> ASSIGNMENT: Print exactly the lines below between the line containing "Restored connection" and the line containing "few things to", counting both of those lines. Leave pictures out.

> EXCERPTED RECORDS:
↓

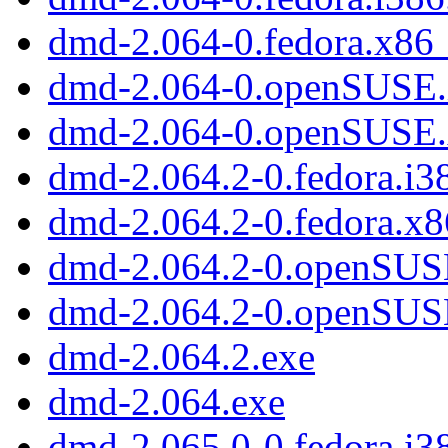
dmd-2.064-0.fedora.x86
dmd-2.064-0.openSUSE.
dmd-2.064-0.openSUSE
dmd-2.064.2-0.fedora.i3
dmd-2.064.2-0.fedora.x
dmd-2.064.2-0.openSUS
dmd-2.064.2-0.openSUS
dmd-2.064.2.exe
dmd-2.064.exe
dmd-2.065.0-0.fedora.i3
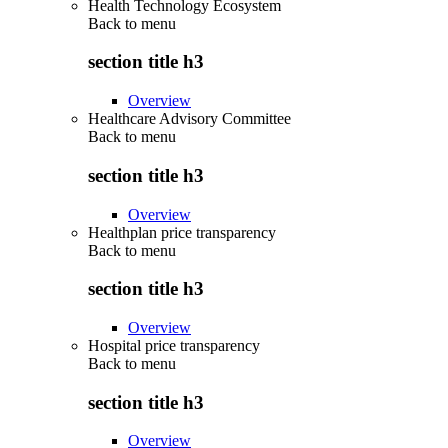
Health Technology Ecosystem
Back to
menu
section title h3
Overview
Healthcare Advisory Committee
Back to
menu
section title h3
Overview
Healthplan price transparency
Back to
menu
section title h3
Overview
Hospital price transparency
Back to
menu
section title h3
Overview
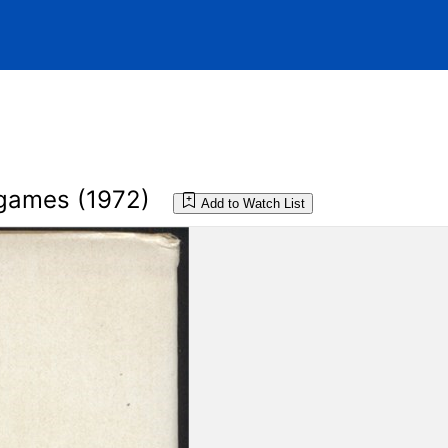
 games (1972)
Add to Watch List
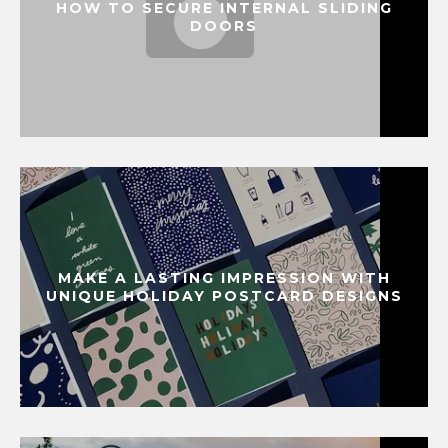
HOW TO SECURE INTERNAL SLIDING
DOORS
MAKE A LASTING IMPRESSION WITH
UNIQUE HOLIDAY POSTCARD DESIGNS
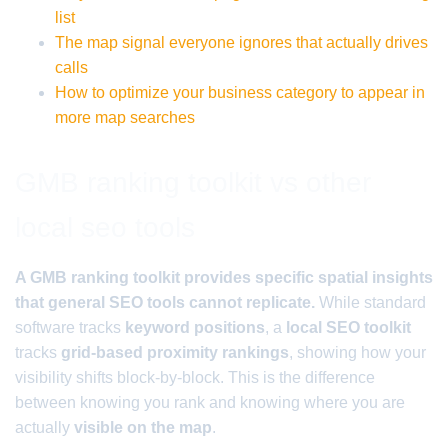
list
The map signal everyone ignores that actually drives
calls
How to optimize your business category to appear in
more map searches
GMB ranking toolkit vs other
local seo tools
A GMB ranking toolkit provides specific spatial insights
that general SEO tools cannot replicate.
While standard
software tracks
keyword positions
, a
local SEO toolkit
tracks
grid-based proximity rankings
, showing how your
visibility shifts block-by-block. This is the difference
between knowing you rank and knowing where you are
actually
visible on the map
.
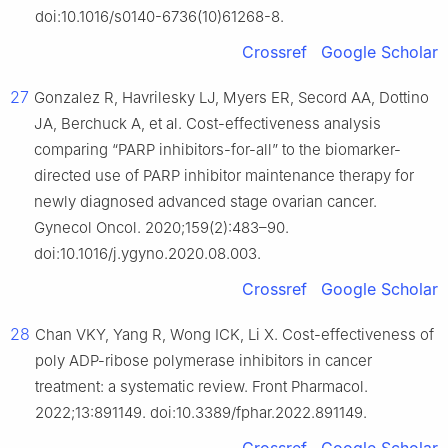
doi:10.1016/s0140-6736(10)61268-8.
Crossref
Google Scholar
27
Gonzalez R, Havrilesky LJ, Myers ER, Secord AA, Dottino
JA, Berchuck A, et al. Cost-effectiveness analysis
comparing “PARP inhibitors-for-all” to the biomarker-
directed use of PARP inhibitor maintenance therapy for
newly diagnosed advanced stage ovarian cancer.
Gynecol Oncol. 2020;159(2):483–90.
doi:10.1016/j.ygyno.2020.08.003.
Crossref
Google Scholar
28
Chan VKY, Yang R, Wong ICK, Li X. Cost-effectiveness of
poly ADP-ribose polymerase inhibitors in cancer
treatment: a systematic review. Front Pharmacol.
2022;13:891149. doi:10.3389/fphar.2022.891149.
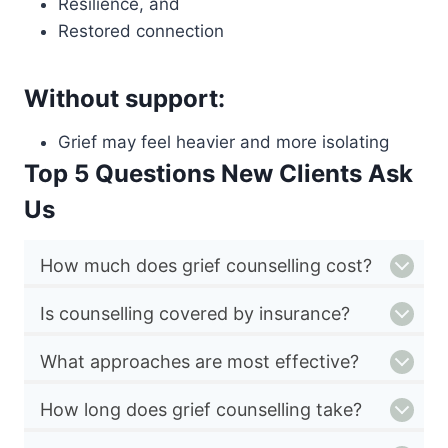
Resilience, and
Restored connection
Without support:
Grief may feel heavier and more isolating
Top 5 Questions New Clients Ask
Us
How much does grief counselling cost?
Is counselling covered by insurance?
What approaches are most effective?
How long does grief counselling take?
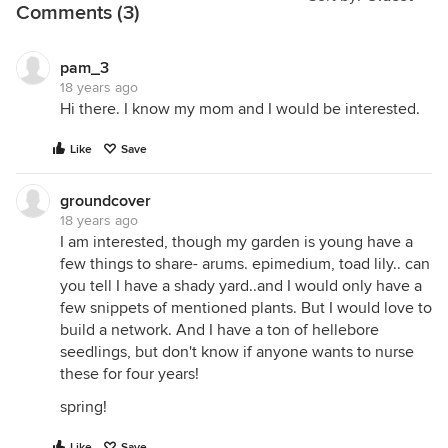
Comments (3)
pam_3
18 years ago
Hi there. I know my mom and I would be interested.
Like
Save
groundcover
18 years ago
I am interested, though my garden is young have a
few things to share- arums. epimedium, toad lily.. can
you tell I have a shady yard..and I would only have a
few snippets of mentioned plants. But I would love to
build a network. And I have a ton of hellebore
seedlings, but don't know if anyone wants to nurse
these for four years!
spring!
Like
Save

↑
↓

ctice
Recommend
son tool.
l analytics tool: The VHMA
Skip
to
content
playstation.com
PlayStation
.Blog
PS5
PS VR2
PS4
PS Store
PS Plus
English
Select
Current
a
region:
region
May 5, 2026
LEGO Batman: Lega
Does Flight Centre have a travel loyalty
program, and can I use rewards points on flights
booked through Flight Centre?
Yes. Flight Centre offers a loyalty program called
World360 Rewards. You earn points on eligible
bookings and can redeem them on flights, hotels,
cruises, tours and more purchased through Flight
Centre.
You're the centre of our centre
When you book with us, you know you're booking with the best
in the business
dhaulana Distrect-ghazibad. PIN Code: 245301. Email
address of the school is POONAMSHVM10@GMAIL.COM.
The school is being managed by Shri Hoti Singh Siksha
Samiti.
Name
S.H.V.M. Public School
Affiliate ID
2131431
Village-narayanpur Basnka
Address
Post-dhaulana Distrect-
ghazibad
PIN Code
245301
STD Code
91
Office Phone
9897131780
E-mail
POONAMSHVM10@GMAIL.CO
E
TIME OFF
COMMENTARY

↑

> REPLY:
Restored connection
Without support:
Grief may feel heavier and more isolating
Top 5 Questions New Clients Ask
Us
How much does grief counselling cost?
Is counselling covered by insurance?
What approaches are most effective?
How long does grief counselling take?
Comments (3)
pam_3
18 years ago
Hi there. I know my mom and I would be interested.
Like
Save
groundcover
18 years ago
I am interested, though my garden is young have a
few things to share- arums. epimedium, toad lily.. can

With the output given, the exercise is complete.